Review: The Stone Killer

[Originally published in Movietone News 27, November 1973]

It hardly matters what side of the moral fence Charles Bronson is on in a Michael Winner film. Whether he’s a noble savage hounded nearly to death by dregs of the American melting pot (Chato’s Land), an executive gun done in by his Mafia employers and an ambitious protégé (The Mechanic), or most recently, in The Stone Killer, a new centurion waging a crusade against urban Huns and Vandals—Winner’s undeviatingly nihilistic environment dead-ends him every time. Though Winner laces his increasingly ugly films with heavyhanded liberal preachiness, his central character rarely discovers any ethical position except the dubious one of executioner. Maybe Winner is after the notion that killer societies make murderers of us all—but I doubt it: he wallows too comfortably in his visions of the most brutal ways of dying. You need a long spoon to sup with the Devil, and The Stone Killer further substantiates one’s suspicion that Winner, on some level of consciousness, has begun to relish that which he superficially reviles.

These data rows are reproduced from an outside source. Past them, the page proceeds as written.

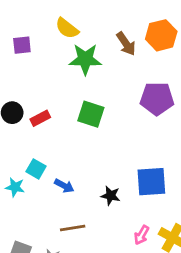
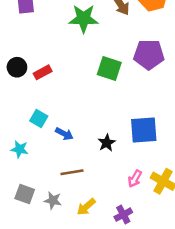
green square: (91, 114) -> (109, 69), moved
cyan star: (15, 187) -> (20, 149), moved
black star: (111, 196) -> (107, 143), turned 30

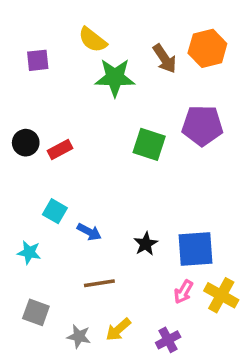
blue square: (144, 130) -> (195, 249), moved
gray star: (53, 200) -> (79, 336), moved

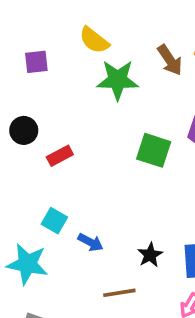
black circle: (26, 143) -> (24, 130), moved
cyan star: (29, 252) -> (27, 264), size x1.6
brown line: (99, 283) -> (119, 293), moved

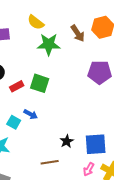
green square: (154, 150) -> (40, 83), moved
blue arrow: (91, 242) -> (31, 114), moved

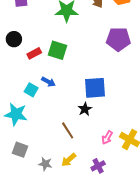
blue square: (96, 144) -> (95, 88), moved
brown line: (50, 162) -> (68, 130), turned 66

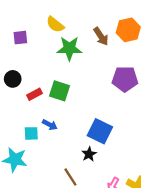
blue square: (95, 88) -> (100, 131), turned 30
cyan square: (31, 90) -> (31, 133), turned -32

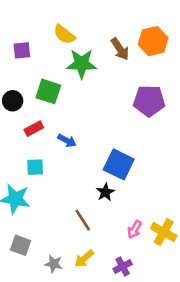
green square: (60, 91) -> (48, 91), moved
red rectangle: (34, 94) -> (34, 129), moved
blue arrow: (50, 125) -> (67, 141), moved

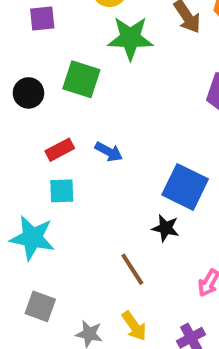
red rectangle: (34, 129) -> (60, 150), moved
black star: (105, 192) -> (166, 228), turned -30
yellow arrow: (84, 259) -> (134, 326), turned -84

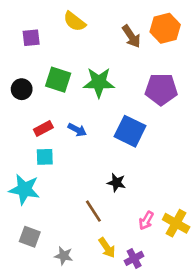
green star: (130, 38) -> (99, 82), moved
blue square: (185, 187) -> (130, 131), moved
yellow arrow: (134, 326) -> (107, 248), moved

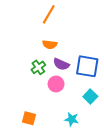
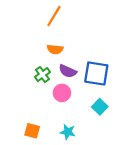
cyan star: (72, 119) -> (68, 132), moved

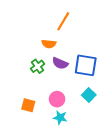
orange line: (54, 16) -> (63, 21), moved
pink circle: (62, 93) -> (57, 99), moved
orange square: (32, 131) -> (28, 105), moved

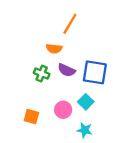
green cross: (38, 66) -> (42, 74), turned -32
cyan square: (89, 95) -> (86, 102), moved
cyan star: (60, 118) -> (85, 130), moved

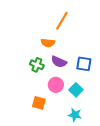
blue square: (95, 72) -> (84, 64), size x0.7
pink circle: (63, 110) -> (56, 85), moved
orange square: (31, 117) -> (39, 103), moved

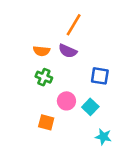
orange semicircle: (48, 43) -> (41, 51), moved
purple semicircle: (59, 62) -> (68, 51), moved
cyan star: (75, 115) -> (103, 137), moved

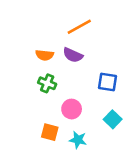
orange line: (74, 25) -> (79, 27), turned 30
cyan square: (90, 107) -> (113, 119), moved
cyan star: (103, 137) -> (78, 140), moved

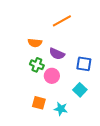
purple semicircle: (73, 55) -> (57, 54), moved
pink circle: (72, 109) -> (52, 76), moved
cyan square: (113, 119) -> (80, 90), moved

His handling of scenes like the one in which a doctor proffers a gratuitous sermon to cop Bronson on the horrors the Vietnam war has loosed on peacetime society is ludicrously awkward, ponderously conceived: the two men maneuver about open shelves until they are peering melodramatically at each other through a fortuitous gap between beakers and bottles. This unnatural use of cinematic space robs the doctor’s—and presumably the director’s—point of any authenticity it may have possessed. On the other hand, Winner’s scenes of mayhem are competently choreographed, and move with a fairly organic sense of spatial logic. When a director’s mise-en-scène is at cross-purposes with his moralizing, one is best advised to trust the mise-en-scène. Playing both ends against the middle (us) is symptomatic of a current film genre as well as Winner’s individual predilections: Bronson practically retraces Robert Duvall’s footstcps in Badge 373 when he chases a “spic” up to a rooftop to more or less involuntarily kill him, subsequently getting fired for his pains. The creators of both films are unwilling or unable to call a spade a spade: are these cops meant to exemplify virtue beleaguered by friend and foe alike? Or the killer-instinct, aroused and ratified by the circumstances of their profession? Or a little of both? Winner at least makes an attempt—unconvincing though it is—to dignity his queasy stance with a metaphysic of sorts: frequent glances at a Breughel served as comment on the damned and distorted souls in The Mechanic. In The Stone Killer, the symbolically operative painting is Goya’s Chronos bestially devouring his offspring meant, one supposes, to inflate a Mafia don’s four-decades-long lust for revenge into a metaphor for the cyclical and cannibalistic quality of evil. After nearly two hours of panem et circenses, Winner has Bronson recall that old cartoon of the Roman arena, lions roaring on the periphery, and an emcee yelling down a corridor, “You’ve got five minutes, Christians!”—a punchline which Bronson delivers with leaden portentousness straight at the audience, in closeup yet. One somehow suspects that Michael Winner will continue to lovingly record our evil days and ways until the advent of that long-awaited apocalypse.

THE STONE KILLER
Direction: Michael Winner. Screenplay: Gerald Wilson, after the novel A Complete State of Death by John Gardner. Cinematography: Richard Moore. Music: Roy Budd. Production: Winner.
The Players: Charles Bronson, Martin Balsam, Stuart Margolin, Charles Tyner, Paul Koslo, Norman Fell, Walter Burke.